Closed saurabhvyas closed 7 years ago
I'm not sure if the librispeech model has been trained on enough hours to get sensical responses on real test data. To put in comparison Baidu required 11K hours to train a model that was sufficient for their use cases.
Internally we've ran around 4k hours of audio mixing internal as well as openly available sources and have gotten acceptable results. I'd suggest merging multiple available sources online and training the model for more epochs on more data!
Alright , will add more data and try again , Thanks
@saurabhvyas which command did you write to test on pretrained model? "th Test.lua -loadPath libri_deepspeech.t7 -trainingSetLMDBPath prepare_datasets/libri_lmdb/train -validationSetLMDBPath prepare_datasets/libri_lmdb/test" something like this?

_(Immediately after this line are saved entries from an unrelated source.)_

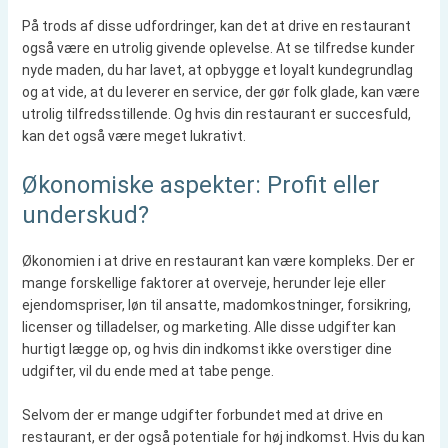
På trods af disse udfordringer, kan det at drive en restaurant
også være en utrolig givende oplevelse. At se tilfredse kunder
nyde maden, du har lavet, at opbygge et loyalt kundegrundlag
og at vide, at du leverer en service, der gør folk glade, kan være
utrolig tilfredsstillende. Og hvis din restaurant er succesfuld,
kan det også være meget lukrativt.
Økonomiske aspekter: Profit eller
underskud?
Økonomien i at drive en restaurant kan være kompleks. Der er
mange forskellige faktorer at overveje, herunder leje eller
ejendomspriser, løn til ansatte, madomkostninger, forsikring,
licenser og tilladelser, og marketing. Alle disse udgifter kan
hurtigt lægge op, og hvis din indkomst ikke overstiger dine
udgifter, vil du ende med at tabe penge.
Selvom der er mange udgifter forbundet med at drive en
restaurant, er der også potentiale for høj indkomst. Hvis du kan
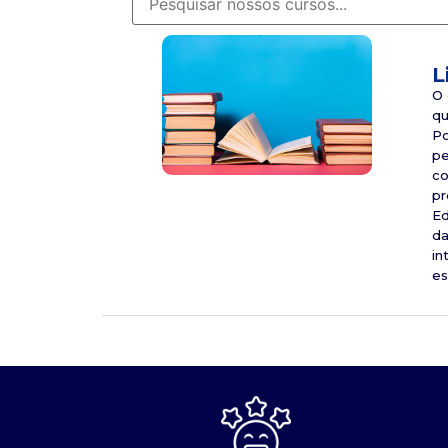
L
O 
qu
Po
pe
co
pr
Ed
da
in
es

I tried this months ago, and havn't used it again, so I am not sure
Here is what the log file says after running test Average WER = 10.65 | CER = 3.19
But when I tested on real data ( .wav file 16 bit 16Khz mono not too long in length ) even on simple recordings which say "Hello World" and "red color" etc I am getting non sensical results , I am getting either blanks or no where related to original speech , Also I observed that its biased towards numbers , I confirmed this by recording a .wav file in which I said "five three two" and it predicted it right , but other than number , the results are terrible , any idea what might be happening here ?